We try to do a control each time when we do the ChIP experiment, the mock IP which is mostly a pull down using Anti-GFP where the protein is not tagged.
Now, for exercise, I pulled up 3 mocks, which were done using same protocol, but at different dates by different and same person in the lab.
Using these 3 mocks to call peaks at the same sample, generates different resuts as the mocks are differentially enriched but as plain biologist, one would say that the mocks are more or less the same so the peaks should be more or less the same. The question is which peakset is the most true representative of the actual binding sites. I have done few tries to solve this dilemma.
- Call peaks on the sample using these controls and then compare the total number of peaks (they can vary a lot ranging from 70K to 10K), so the overlap analysis doesn't make a lot of sense, unless I reduce the the high peakset to a small one to have comparable numbers.
- Visualizing all the controls in the UCSC browser (they mostly have the enrichment at the same places but the height of the peak differs)
- Using the prior biological knowledge that where the protein should bind (we work with protein regulating gene expression and most of them bind at promoters)
Ideas to test
- Generate an averaged mock by combining all the 3 files, treating them as technical replicates.
- Repeat the analysis with a different peak caller.

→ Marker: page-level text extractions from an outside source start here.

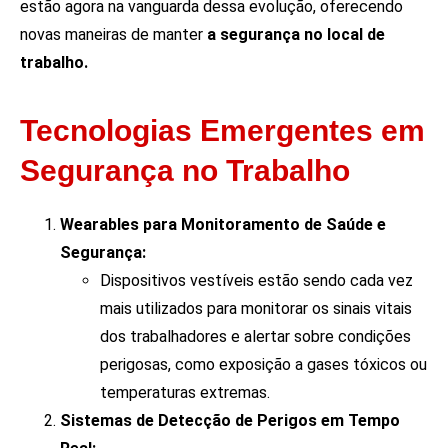
estão agora na vanguarda dessa evolução, oferecendo
novas maneiras de manter
a segurança no local de
trabalho.
Tecnologias Emergentes em
Segurança no Trabalho
Wearables para Monitoramento de Saúde e
Segurança:
Dispositivos vestíveis estão sendo cada vez
mais utilizados para monitorar os sinais vitais
dos trabalhadores e alertar sobre condições
perigosas, como exposição a gases tóxicos ou
temperaturas extremas.
Sistemas de Detecção de Perigos em Tempo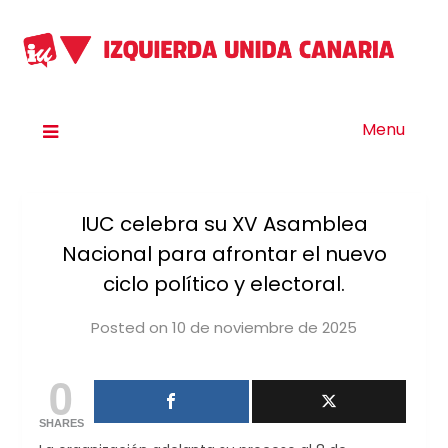
Menu
IUC celebra su XV Asamblea
Nacional para afrontar el nuevo
ciclo político y electoral.
Posted on
10 de noviembre de 2025
by
iucanarias
0
SHARES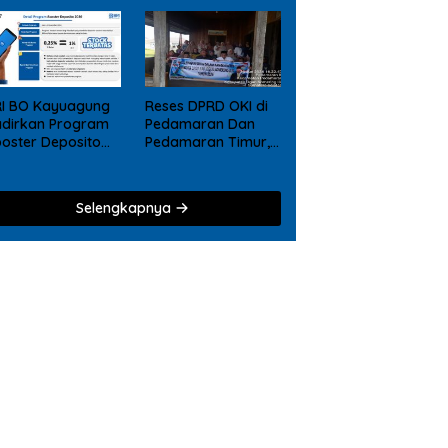
RI BO Kayuagung
Reses DPRD OKI di
dirkan Program
Pedamaran Dan
oster Deposito
Pedamaran Timur,
26, Nikmati
Mujarokib Janji
eward Tambahan
Akan
agi Nasabah
Memperjuangkan
Selengkapnya
posito Digital
Usulan Masyarakat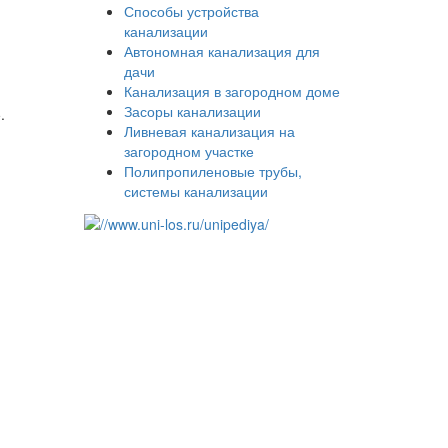
Способы устройства
канализации
Автономная канализация для
дачи
Канализация в загородном доме
Засоры канализации
.
Ливневая канализация на
загородном участке
Полипропиленовые трубы,
системы канализации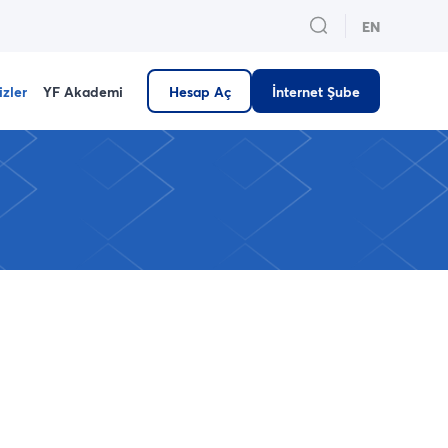
EN
izler
YF Akademi
Hesap Aç
İnternet Şube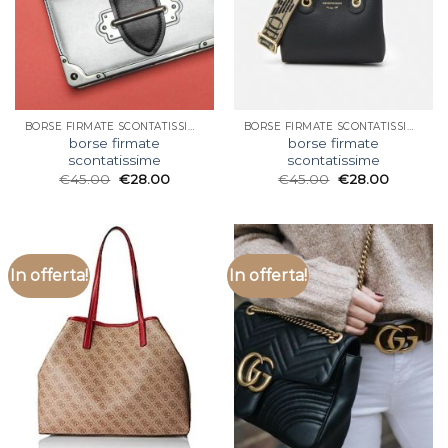
BORSE FIRMATE SCONTATISSIME
BORSE FIRMATE SCONTATISSIME
borse firmate
borse firmate
scontatissime
scontatissime
€
45.00
€
28.00
€
45.00
€
28.00
In offerta!
In offerta!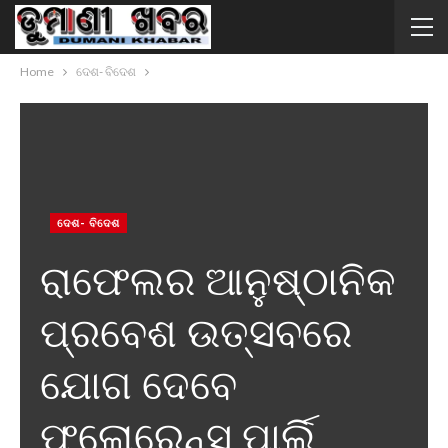
Home
ଦେଶ- ବିଦେଶ
ଦେଶ- ବିଦେଶ
ରାଫେଲର ଆନୁଷ୍ଠାନିକ
ପ୍ରବେଶ ଉତ୍ସବରେ
ଯୋଗ ଦେବେ
ଫ୍ଲୋରେନ୍ସ୍ ପାର୍ଲି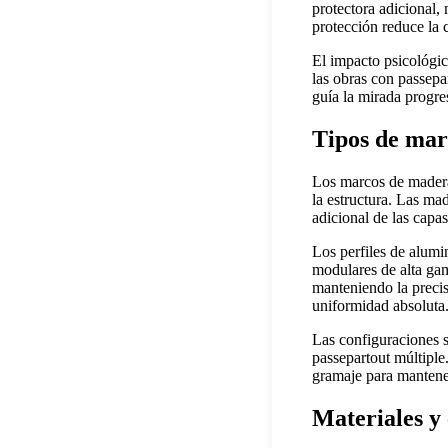
protectora adicional,
protección reduce la
El impacto psicológic
las obras con passep
guía la mirada progres
Tipos de mar
Los marcos de madera 
la estructura. Las ma
adicional de las capa
Los perfiles de alumi
modulares de alta gam
manteniendo la precisi
uniformidad absoluta
Las configuraciones s
passepartout múltiple
gramaje para mantener 
Materiales y 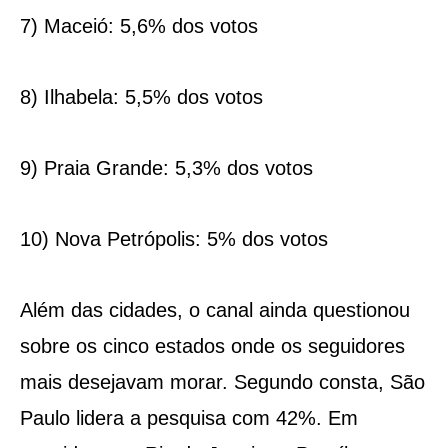
7) Maceió: 5,6% dos votos
8) Ilhabela: 5,5% dos votos
9) Praia Grande: 5,3% dos votos
10) Nova Petrópolis: 5% dos votos
Além das cidades, o canal ainda questionou
sobre os cinco estados onde os seguidores
mais desejavam morar. Segundo consta, São
Paulo lidera a pesquisa com 42%. Em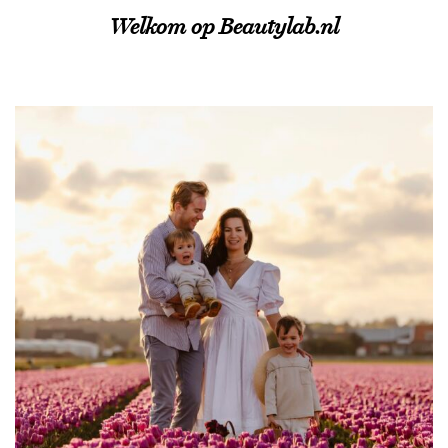
Welkom op Beautylab.nl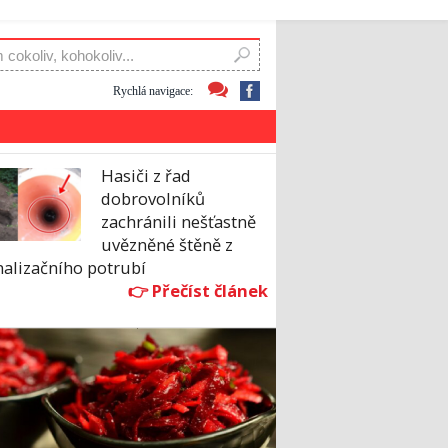
Rychlá navigace:
Hasiči z řad
dobrovolníků
zachránili nešťastně
uvězněné štěně z
nalizačního potrubí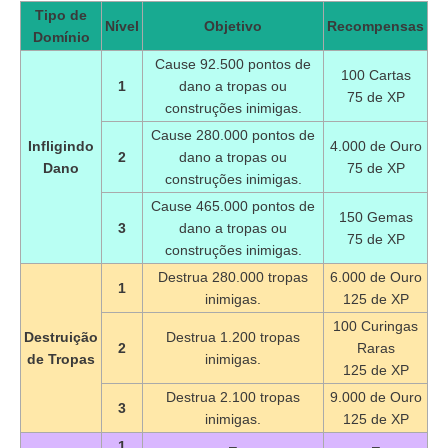
Tipo de
Nível
Objetivo
Recompensas
Domínio
Cause 92.500 pontos de
100 Cartas
1
dano a tropas ou
75 de XP
construções inimigas.
Cause 280.000 pontos de
Infligindo
4.000 de Ouro
2
dano a tropas ou
Dano
75 de XP
construções inimigas.
Cause 465.000 pontos de
150 Gemas
3
dano a tropas ou
75 de XP
construções inimigas.
Destrua 280.000 tropas
6.000 de Ouro
1
inimigas.
125 de XP
100 Curingas
Destruição
Destrua 1.200 tropas
2
Raras
de Tropas
inimigas.
125 de XP
Destrua 2.100 tropas
9.000 de Ouro
3
inimigas.
125 de XP
1
–
–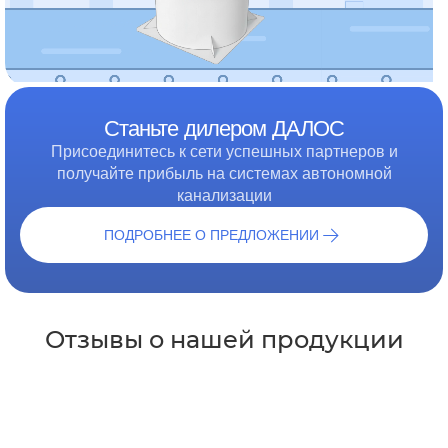
Станьте дилером ДАЛОС
Присоединитесь к сети успешных партнеров и
получайте прибыль на системах автономной
канализации
ПОДРОБНЕЕ О ПРЕДЛОЖЕНИИ
Отзывы о нашей продукции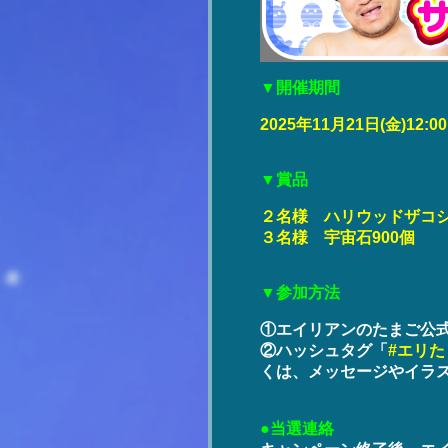
▼開催期間
2025年11月21日(金)12:0
▼賞品
２名様 ハリウッドザコシ
３名様 宇宙石900個
▼参加方法
①エイリアンのたまご公式
②ハッシュタグ「
#エリた
くは、メッセージやイラ
●当選連絡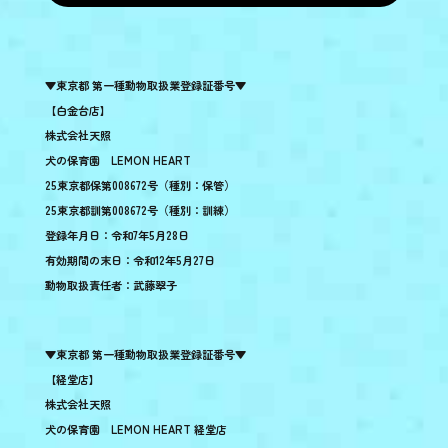
▼東京都 第一種動物取扱業登録証番号▼
【白金台店】
株式会社天照
犬の保育園 LEMON HEART
25東京都保第008672号（種別：保管）
25東京都訓第008672号（種別：訓練）
登録年月日：令和7年5月28日
有効期間の末日：令和12年5月27日
動物取扱責任者：武藤翠子
▼東京都 第一種動物取扱業登録証番号▼
【経堂店】
株式会社天照
犬の保育園 LEMON HEART 経堂店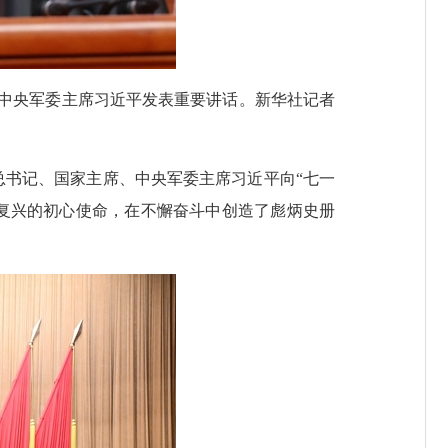
、中央军委主席习近平发表重要讲话。新华社记者
央总书记、国家主席、中央军委主席习近平向“七一
谋复兴的初心使命，在不懈奋斗中创造了彪炳史册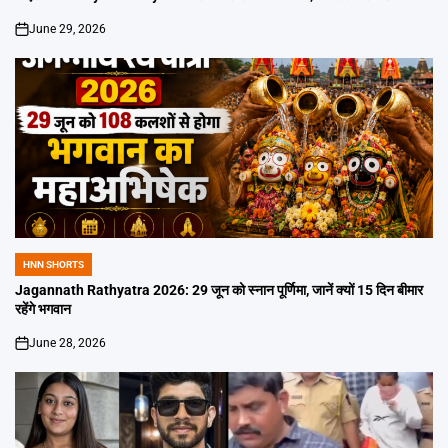
June 29, 2026
on
HNN SHORTS
POSTED
IN
Jagannath Rathyatra 2026: 29 जून को स्नान पूर्णिमा, जानें क्यों 15 दिन बीमार
रहेंगे भगवान
June 28, 2026
on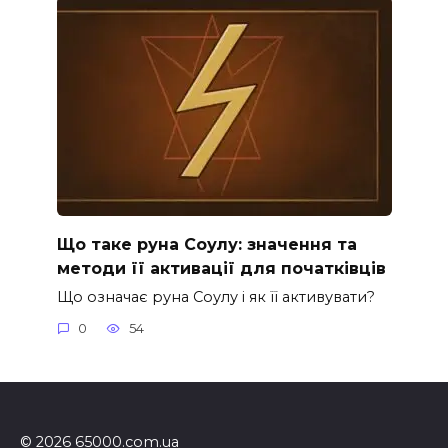
Що таке руна Соулу: значення та
методи її активації для початківців
Що означає руна Соулу і як її активувати?
0
54
© 2026 65000.com.ua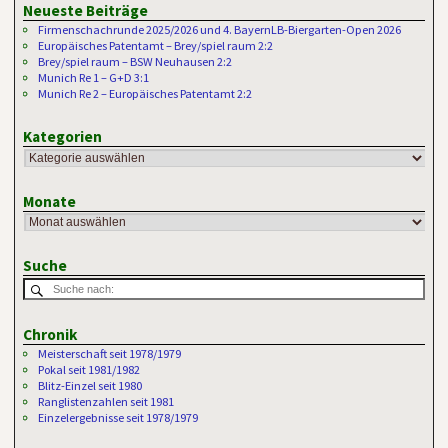
Neueste Beiträge
Firmenschachrunde 2025/2026 und 4. BayernLB-Biergarten-Open 2026
Europäisches Patentamt – Brey/spiel raum 2:2
Brey/spiel raum – BSW Neuhausen 2:2
Munich Re 1 – G+D 3:1
Munich Re 2 – Europäisches Patentamt 2:2
Kategorien
Monate
Suche
Chronik
Meisterschaft seit 1978/1979
Pokal seit 1981/1982
Blitz-Einzel seit 1980
Ranglistenzahlen seit 1981
Einzelergebnisse seit 1978/1979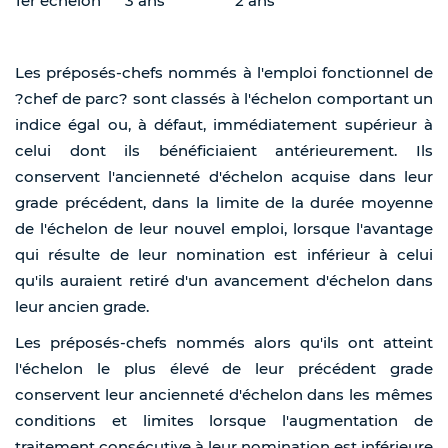
1er échelon
3 ans
2 ans
Les préposés-chefs nommés à l'emploi fonctionnel de
?chef de parc? sont classés à l'échelon comportant un
indice égal ou, à défaut, immédiatement supérieur à
celui dont ils bénéficiaient antérieurement. Ils
conservent l'ancienneté d'échelon acquise dans leur
grade précédent, dans la limite de la durée moyenne
de l'échelon de leur nouvel emploi, lorsque l'avantage
qui résulte de leur nomination est inférieur à celui
qu'ils auraient retiré d'un avancement d'échelon dans
leur ancien grade.
Les préposés-chefs nommés alors qu'ils ont atteint
l'échelon le plus élevé de leur précédent grade
conservent leur ancienneté d'échelon dans les mêmes
conditions et limites lorsque l'augmentation de
traitement consécutive à leur nomination est inférieure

I am using MACS14 for the peak calling with default paramters. Can you guys suggest some other kinds of tests or peak callers. Is there a tool where I can calculate the similarity between two bed files as in terms of enrichment except using the intersectBed to check how much of them overlap.
Principally another tool could be used is the bedOps suite to calculate enrichement at some specific boundaries (Whole gene body, promoters etc) and then make a scatter plot. I need more ideas.
P.S. I can add a graph to illustrate it more nicely, if required.